Friday, February 17, 2006

Python Cookbook

This may seem silly, but I really have to sing the praises of the Python Cookbook, 2nd Edition. Everybody else has known about it forever, but I just got my copy a month ago.

I am blown away. I can't believe how good this book is, far beyond any other programming book I've ever known. I'm now completely embarrassed about the quality of the code I wrote without it, and tempted to stay up all night refactoring everything. In fact, I've already largely rewritten sqlWrap.py based on what I've learned.

I'm afraid I dawdled about buying my copy because I never found the recipes at ActiveState all that compelling - occasionally nice, but usually nothing to jump and scream about. I figured the Cookbook would just be a bunch of them, bound together. Not so - the careful selection and excellent discussion make it amazing. It's like having a master programmer at your elbow to guide you.

Friday, February 10, 2006

The Geek Event Aggregator is ready!


The Geek Event Aggregator
is more-or-less ready for prime time! It now collects many more events. Better yet, it is very easy to feed more event sources, so it is set for even more growth. In other words,

PLEASE FEED THE AGGREGATOR NEW SITE SUGGESTIONS!

Some design notes:

After fooling around with complex regular expressions, Beautiful Soup, etc., I found a quick-and-dirty way that works better. The Aggregator downloads a page's HTML, replaces all tags with carriage returns, breaks the remaining text into lines, and checks those lines for ones that appear to contain recognizable future dates. The Aggregator assumes that is an upcoming event date. (There are many reasons dates get put on websites, but future dates almost always refer to meetings or events.)

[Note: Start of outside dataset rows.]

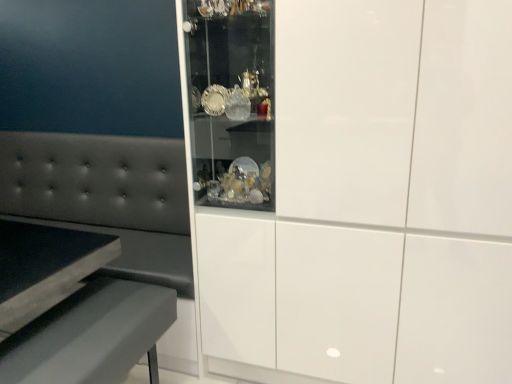 Describe the element at coordinates (350, 187) in the screenshot. I see `white glossy cabinet at center` at that location.

What is the approximate width of white glossy cabinet at center?

22.10 inches.

Image resolution: width=512 pixels, height=384 pixels. I want to click on matte gray table at lower left, so click(91, 336).

Identify the location of white glossy cabinet at center. (350, 187).

From a real-world perspective, which object rests below the other?

matte gray table at lower left is physically lower.

Does tufted leather couch at left have a lesser height compared to matte gray table at lower left?

No.

Based on their positions, is tufted leather couch at left located to the left or right of matte gray table at lower left?

tufted leather couch at left is to the left of matte gray table at lower left.

Between tufted leather couch at left and matte gray table at lower left, which one has smaller size?

matte gray table at lower left is smaller.

This screenshot has height=384, width=512. What are the coordinates of `cabinetry that is above the matte gray table at lower left (from a real-world perspective)` in the screenshot? It's located at (350, 187).

Is matte gray table at lower left with white glossy cabinet at center?

No, matte gray table at lower left is not touching white glossy cabinet at center.

From the image's perspective, would you say matte gray table at lower left is shown under white glossy cabinet at center?

Indeed, from the image's perspective, matte gray table at lower left is shown beneath white glossy cabinet at center.

Who is smaller, matte gray table at lower left or white glossy cabinet at center?

matte gray table at lower left.

From a real-world perspective, is matte gray table at lower left on tufted leather couch at left?

Actually, matte gray table at lower left is physically below tufted leather couch at left in the real world.

Which object is wider, matte gray table at lower left or tufted leather couch at left?

tufted leather couch at left.

Is tufted leather couch at left at the back of matte gray table at lower left?

matte gray table at lower left is not turned away from tufted leather couch at left.

Is point (174, 304) positioned in front of point (142, 258)?

Yes, point (174, 304) is in front of point (142, 258).

Where is `couch located behind the white glossy cabinet at center`? The height and width of the screenshot is (384, 512). couch located behind the white glossy cabinet at center is located at coordinates (106, 197).

Is white glossy cabinet at center positioned beyond the bounds of tufted leather couch at left?

white glossy cabinet at center is positioned outside tufted leather couch at left.

Is white glossy cabinet at center wider than tufted leather couch at left?

Correct, the width of white glossy cabinet at center exceeds that of tufted leather couch at left.

Is white glossy cabinet at center far away from tufted leather couch at left?

white glossy cabinet at center is actually quite close to tufted leather couch at left.

Can you tell me how much white glossy cabinet at center and matte gray table at lower left differ in facing direction?

91.9 degrees separate the facing orientations of white glossy cabinet at center and matte gray table at lower left.

From the picture: Is white glossy cabinet at center positioned behind matte gray table at lower left?

No, the depth of white glossy cabinet at center is less than that of matte gray table at lower left.

You are a GUI agent. You are given a task and a screenshot of the screen. Output one action in this format:
    pyautogui.click(x=<x>, y=<y>)
    Task: Click on the table located on the left of white glossy cabinet at center
    The image size is (512, 384).
    Given the screenshot: What is the action you would take?
    pyautogui.click(x=91, y=336)

Considering the sizes of objects white glossy cabinet at center and matte gray table at lower left in the image provided, who is wider, white glossy cabinet at center or matte gray table at lower left?

white glossy cabinet at center.

Considering the relative sizes of tufted leather couch at left and white glossy cabinet at center in the image provided, is tufted leather couch at left shorter than white glossy cabinet at center?

Yes.

Visually, is tufted leather couch at left positioned to the left or to the right of white glossy cabinet at center?

tufted leather couch at left is to the left of white glossy cabinet at center.

Is tufted leather couch at left positioned before white glossy cabinet at center?

That is False.

From a real-world perspective, which is physically above, tufted leather couch at left or white glossy cabinet at center?

white glossy cabinet at center is physically above.

This screenshot has width=512, height=384. What are the coordinates of `couch that is above the matte gray table at lower left (from a real-world perspective)` in the screenshot? It's located at (106, 197).

This screenshot has width=512, height=384. I want to click on cabinetry lying above the matte gray table at lower left (from the image's perspective), so click(350, 187).

Based on their spatial positions, is matte gray table at lower left or tufted leather couch at left further from white glossy cabinet at center?

Among the two, tufted leather couch at left is located further to white glossy cabinet at center.

Which object lies further to the anchor point matte gray table at lower left, tufted leather couch at left or white glossy cabinet at center?

Based on the image, white glossy cabinet at center appears to be further to matte gray table at lower left.

Estimate the real-world distances between objects in this image. Which object is further from tufted leather couch at left, white glossy cabinet at center or matte gray table at lower left?

Based on the image, white glossy cabinet at center appears to be further to tufted leather couch at left.

From the image, which object appears to be nearer to matte gray table at lower left, white glossy cabinet at center or tufted leather couch at left?

tufted leather couch at left is positioned closer to the anchor matte gray table at lower left.

Looking at the image, which one is located further to tufted leather couch at left, matte gray table at lower left or white glossy cabinet at center?

white glossy cabinet at center is positioned further to the anchor tufted leather couch at left.

From the image, which object appears to be nearer to white glossy cabinet at center, tufted leather couch at left or matte gray table at lower left?

matte gray table at lower left lies closer to white glossy cabinet at center than the other object.

Locate an element on the screen. This screenshot has height=384, width=512. table located between tufted leather couch at left and white glossy cabinet at center in the left-right direction is located at coordinates (91, 336). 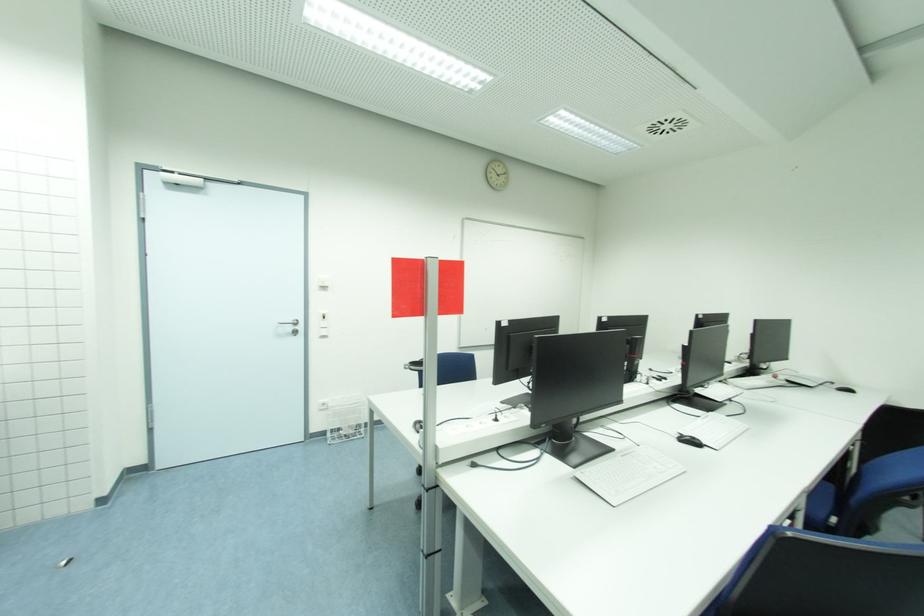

Wow, human beings have many, many, many ways to write dates. Fortunately, python's dateutil module can recognize most of them - I mainly have to modify that to avoid false hits (like interpreting '.' as 'today', or '2006' alone as 'Jan 1, 2006').

Some sites already aggregate events from several groups and places together; for those, the Aggregator uses a slightly different algorithm. It finds the dates as above, then finds the location and event name by their line-number position relative to the date. (A human being (me) needs to provide relative line-number positions for those values in advance; for instance, one site may always list location on the line immediately after the event date, and that fact is recorded in advance.)

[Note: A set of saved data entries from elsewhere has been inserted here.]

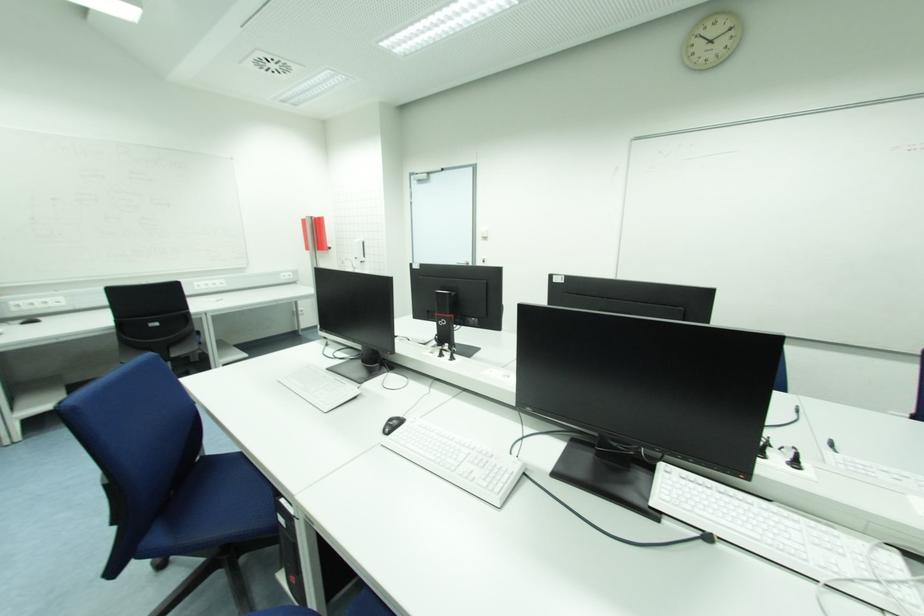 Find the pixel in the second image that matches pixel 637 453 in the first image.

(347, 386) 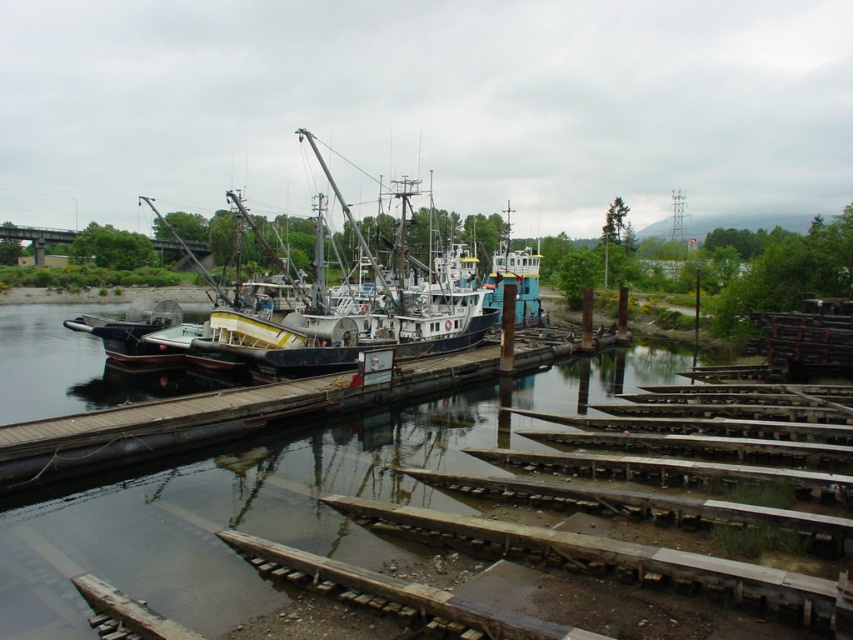 Question: Which point is closer to the camera taking this photo?

Choices:
 (A) (224, 369)
 (B) (212, 420)
 (C) (36, 614)

Answer: (C)

Question: Can you confirm if transparent water at center is wider than wooden at center?

Choices:
 (A) no
 (B) yes

Answer: (A)

Question: Does transparent water at center appear over brushed metal boat at center?

Choices:
 (A) no
 (B) yes

Answer: (A)

Question: Observing the image, what is the correct spatial positioning of wooden at center in reference to brushed metal boat at center?

Choices:
 (A) above
 (B) below

Answer: (B)

Question: Among these points, which one is nearest to the camera?

Choices:
 (A) (387, 547)
 (B) (488, 323)
 (C) (515, 356)

Answer: (A)

Question: Which is nearer to the brushed metal boat at center?

Choices:
 (A) wooden at center
 (B) transparent water at center

Answer: (A) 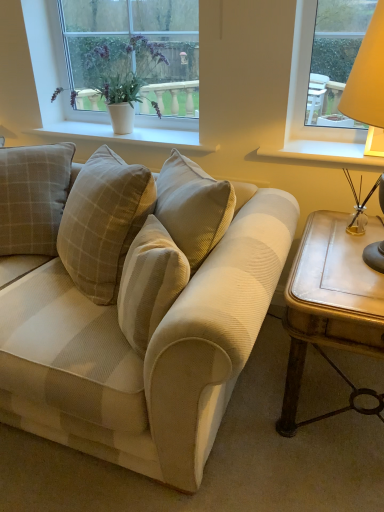 You are a GUI agent. You are given a task and a screenshot of the screen. Output one action in this format:
    pyautogui.click(x=<x>, y=<y>)
    Task: Click on the vacant region below matte yellow lampshade at right (from a real-world perspective)
    The width and height of the screenshot is (384, 512).
    Given the screenshot: What is the action you would take?
    pyautogui.click(x=347, y=257) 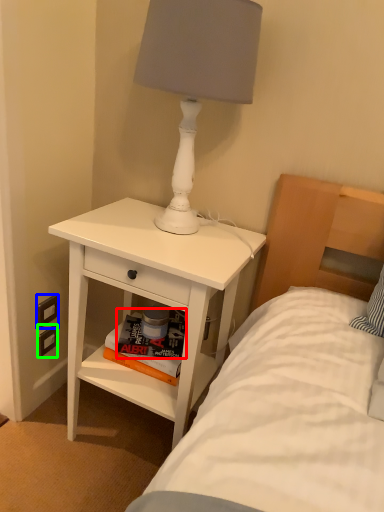 Question: Considering the real-world distances, which object is farthest from magazine (highlighted by a red box)? electric outlet (highlighted by a blue box) or electric outlet (highlighted by a green box)?

Choices:
 (A) electric outlet
 (B) electric outlet

Answer: (B) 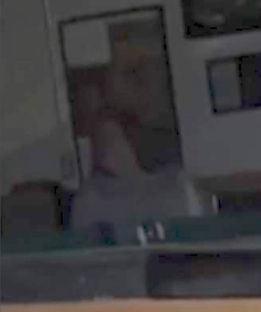 Identify the location of shelf. (221, 21). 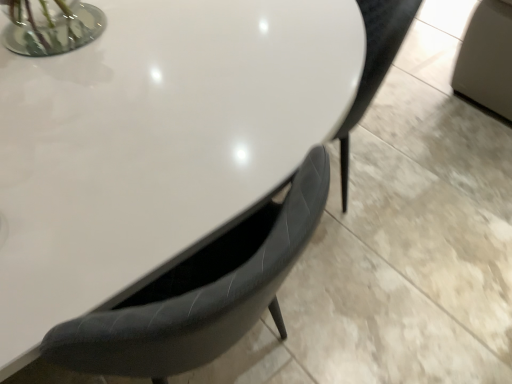 The image size is (512, 384). Find the location of `vacant area that is situated to the right of white glossy table at center`. vacant area that is situated to the right of white glossy table at center is located at coordinates (377, 296). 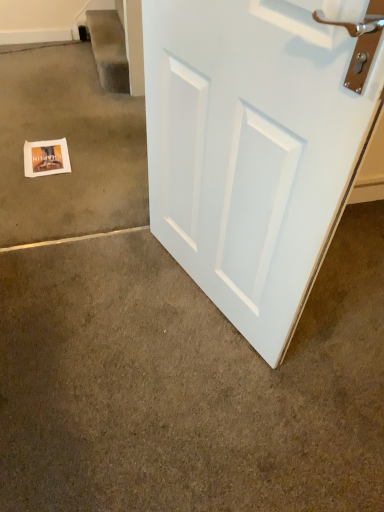 You are a GUI agent. You are given a task and a screenshot of the screen. Output one action in this format:
    pyautogui.click(x=<x>, y=<y>)
    Task: Click on the blank area to the left of white matte door at right
    The width and height of the screenshot is (384, 512).
    Given the screenshot: What is the action you would take?
    pyautogui.click(x=101, y=296) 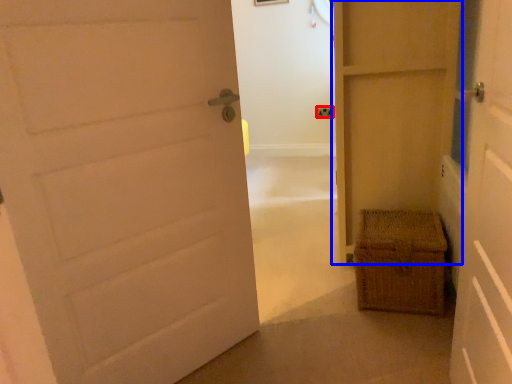 Question: Among these objects, which one is farthest to the camera, electric outlet (highlighted by a red box) or door (highlighted by a blue box)?

Choices:
 (A) electric outlet
 (B) door

Answer: (A) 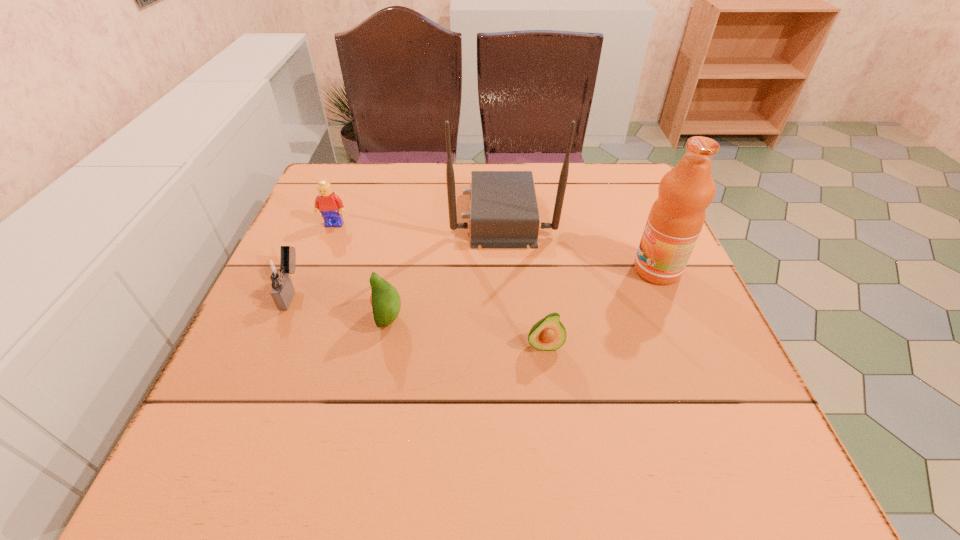 I want to click on free space located 0.130m on the cut side of the nearer avocado, so click(x=554, y=422).

Locate an element on the screen. Image resolution: width=960 pixels, height=540 pixels. free space located on the label side of the rightmost object is located at coordinates (472, 270).

Find the location of a particular element. The width and height of the screenshot is (960, 540). vacant space located 0.280m on the label side of the rightmost object is located at coordinates (505, 270).

Locate an element on the screen. This screenshot has height=540, width=960. vacant space located 0.200m on the label side of the rightmost object is located at coordinates (541, 270).

The height and width of the screenshot is (540, 960). Find the location of `free space located on the front-facing side of the Lego`. free space located on the front-facing side of the Lego is located at coordinates (290, 340).

Find the location of a particular element. Image resolution: width=960 pixels, height=540 pixels. blank space located 0.130m on the back of the router to connect cables is located at coordinates (400, 214).

This screenshot has height=540, width=960. What are the coordinates of `free space located on the back of the router to connect cables` in the screenshot? It's located at (332, 214).

Where is `blank area located 0.300m on the back of the router to connect cables`? blank area located 0.300m on the back of the router to connect cables is located at coordinates (332, 214).

You are a GUI agent. You are given a task and a screenshot of the screen. Output one action in this format:
    pyautogui.click(x=<x>, y=<y>)
    Task: Click on the free spot located on the back of the igniter
    The width and height of the screenshot is (960, 540).
    Given the screenshot: What is the action you would take?
    pyautogui.click(x=316, y=234)

Where is `object that is at the far edge`? The image size is (960, 540). object that is at the far edge is located at coordinates (504, 214).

For the multi-event sites, the Aggregator has a decent but kludgey algorithm to parse city and region, despite the great variety of ways to write a location. Part of that relies on a list of recognized city names. It can be used for the single-event sites, too; if a recognizable city name is in the site's Title, or in the text in the form "Blah Blah City Blah Blahware Group", the Aggregator can find it. But if your event is in Athens, GA, the Aggregator thinks it's in Greece.

HTML DB makes it very convenient to build a web interface to the data. Oracle is also very gracious to host a free sandbox for HTML DB projects (which is where the Aggregator lives right now.) Unfortunately, as far as I can see, HTML DB doesn't support RESTful interfaces, or serving up pages as XML. That's a pity, because this cries out to be a REST web service. Maybe eventually I'll buy/find a place to host the web app in TurboGears or something.

For now, I've given up on feeding upcoming.org. Upcoming mandates an actual street address, which is just too hard to find automatically. I'd still like to pull from it, although I'll have to check their legal requirements, and - dare I say it? - I don't know if it will really have many relevant events I don't already have.

I'm sorry the events are so U.S./Canada-centric. It only has a handful of events from elsewhere, and it doesn't break down regions within other countries. (What's wrong with going from St. Petersburg to Novosibirsk for a meeting, anyway? Isn't that what the Trans-Siberian Railway is for?) You can help fix this by suggesting new sites to scan, and volunteering to introduce regional granularity for other countries.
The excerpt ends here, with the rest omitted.